> [Work task]:
The response must consist of the lines below from the one with "Ourém, sendo encerrada pelo" through the one with "Починається", exactly as they appear and with both ends kept.

[Stored items]
********************

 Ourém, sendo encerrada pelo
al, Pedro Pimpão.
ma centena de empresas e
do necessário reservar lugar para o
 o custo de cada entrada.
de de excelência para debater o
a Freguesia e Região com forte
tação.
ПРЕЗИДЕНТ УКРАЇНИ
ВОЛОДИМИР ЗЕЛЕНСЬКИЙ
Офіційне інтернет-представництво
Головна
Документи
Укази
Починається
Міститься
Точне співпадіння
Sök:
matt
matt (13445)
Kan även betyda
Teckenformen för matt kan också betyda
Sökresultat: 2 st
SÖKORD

********************

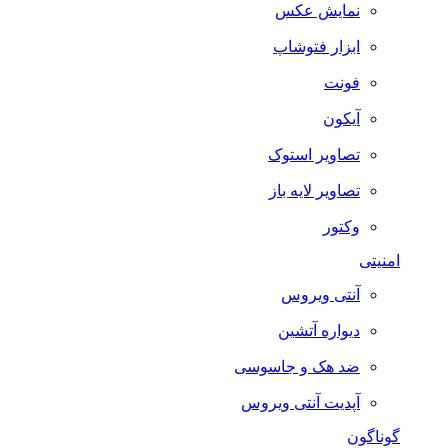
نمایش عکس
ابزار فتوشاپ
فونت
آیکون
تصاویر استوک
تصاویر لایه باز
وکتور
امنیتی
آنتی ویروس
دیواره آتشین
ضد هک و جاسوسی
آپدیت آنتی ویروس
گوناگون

********************

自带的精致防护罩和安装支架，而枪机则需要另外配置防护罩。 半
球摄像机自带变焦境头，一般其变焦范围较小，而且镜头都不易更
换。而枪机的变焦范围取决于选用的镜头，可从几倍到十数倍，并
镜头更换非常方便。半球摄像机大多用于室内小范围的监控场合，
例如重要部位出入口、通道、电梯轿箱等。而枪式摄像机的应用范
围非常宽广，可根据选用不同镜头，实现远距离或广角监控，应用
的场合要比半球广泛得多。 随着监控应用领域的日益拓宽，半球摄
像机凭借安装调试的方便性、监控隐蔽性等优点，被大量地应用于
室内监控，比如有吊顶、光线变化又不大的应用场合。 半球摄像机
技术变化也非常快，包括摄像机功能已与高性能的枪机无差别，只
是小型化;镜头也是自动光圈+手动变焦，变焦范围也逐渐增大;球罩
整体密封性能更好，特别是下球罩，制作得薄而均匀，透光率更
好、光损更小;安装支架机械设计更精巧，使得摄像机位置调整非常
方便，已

********************

> [The completed task]:
 Ourém, sendo encerrada pelo
al, Pedro Pimpão.
ma centena de empresas e
do necessário reservar lugar para o
 o custo de cada entrada.
de de excelência para debater o
a Freguesia e Região com forte
tação.
ПРЕЗИДЕНТ УКРАЇНИ
ВОЛОДИМИР ЗЕЛЕНСЬКИЙ
Офіційне інтернет-представництво
Головна
Документи
Укази
Починається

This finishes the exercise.